WHAT YOU NEED TO DO » Emit the line that holds "USB Cables Wholesale" and all lines following it through the end of the data, verbatim, and nothing else.

(Beginning of DATA LISTING)

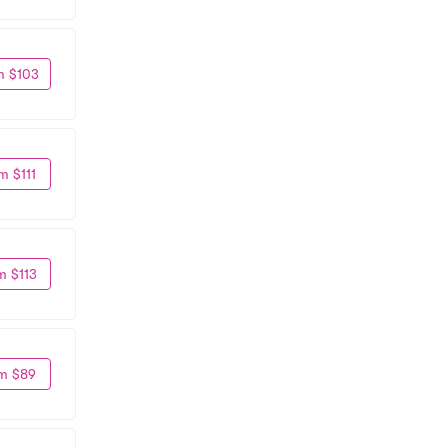
m $103
m $111
m $113
m $89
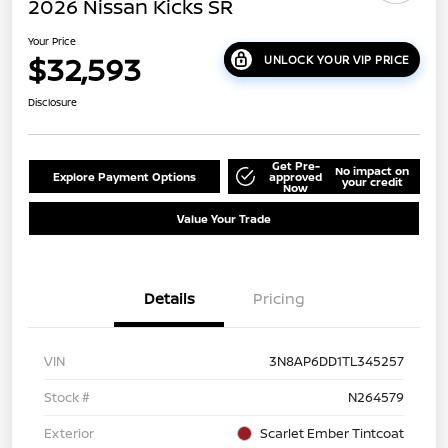
2026 Nissan Kicks SR
Your Price
$32,593
UNLOCK YOUR VIP PRICE
Disclosure
Get Pre-
No impact on
Explore Payment Options
approved
your credit
Now
Value Your Trade
Details
Pricing
VIN
3N8AP6DD1TL345257
Stock #
N264579
Exterior
Scarlet Ember Tintcoat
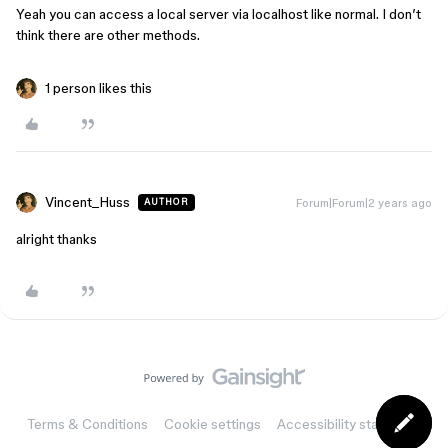
Yeah you can access a local server via localhost like normal. I don’t
think there are other methods.
1 person likes this
Vincent_Huss
Forum|Forum|2 years ago
AUTHOR
alright thanks
Terms & Conditions
Cookie settings
Accessibility statement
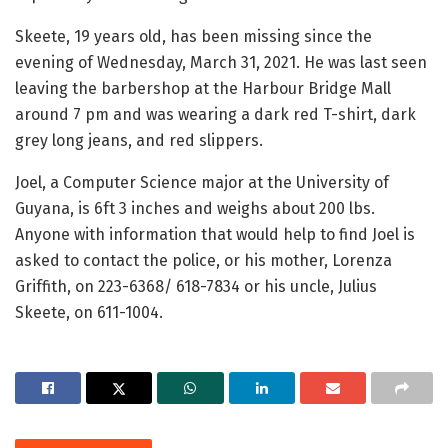
Skeete, 19 years old, has been missing since the
evening of Wednesday, March 31, 2021. He was last seen
leaving the barbershop at the Harbour Bridge Mall
around 7 pm and was wearing a dark red T-shirt, dark
grey long jeans, and red slippers.
Joel, a Computer Science major at the University of
Guyana, is 6ft 3 inches and weighs about 200 lbs.
Anyone with information that would help to find Joel is
asked to contact the police, or his mother, Lorenza
Griffith, on 223-6368/ 618-7834 or his uncle, Julius
Skeete, on 611-1004.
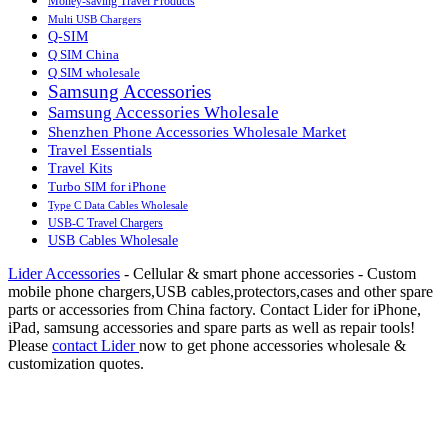
Money-saving Travel Products
Multi USB Chargers
Q-SIM
Q SIM China
Q SIM wholesale
Samsung Accessories
Samsung Accessories Wholesale
Shenzhen Phone Accessories Wholesale Market
Travel Essentials
Travel Kits
Turbo SIM for iPhone
Type C Data Cables Wholesale
USB-C Travel Chargers
USB Cables Wholesale
Lider Accessories
- Cellular & smart phone accessories - Custom
mobile phone chargers,USB cables,protectors,cases and other spare
parts or accessories from China factory. Contact Lider for iPhone,
iPad, samsung accessories and spare parts as well as repair tools!
Please
contact Lider
now to get phone accessories wholesale &
customization quotes.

(End of DATA LISTING)

FINISHED TASK »
USB Cables Wholesale
Lider Accessories
- Cellular & smart phone accessories - Custom
mobile phone chargers,USB cables,protectors,cases and other spare
parts or accessories from China factory. Contact Lider for iPhone,
iPad, samsung accessories and spare parts as well as repair tools!
Please
contact Lider
now to get phone accessories wholesale &
customization quotes.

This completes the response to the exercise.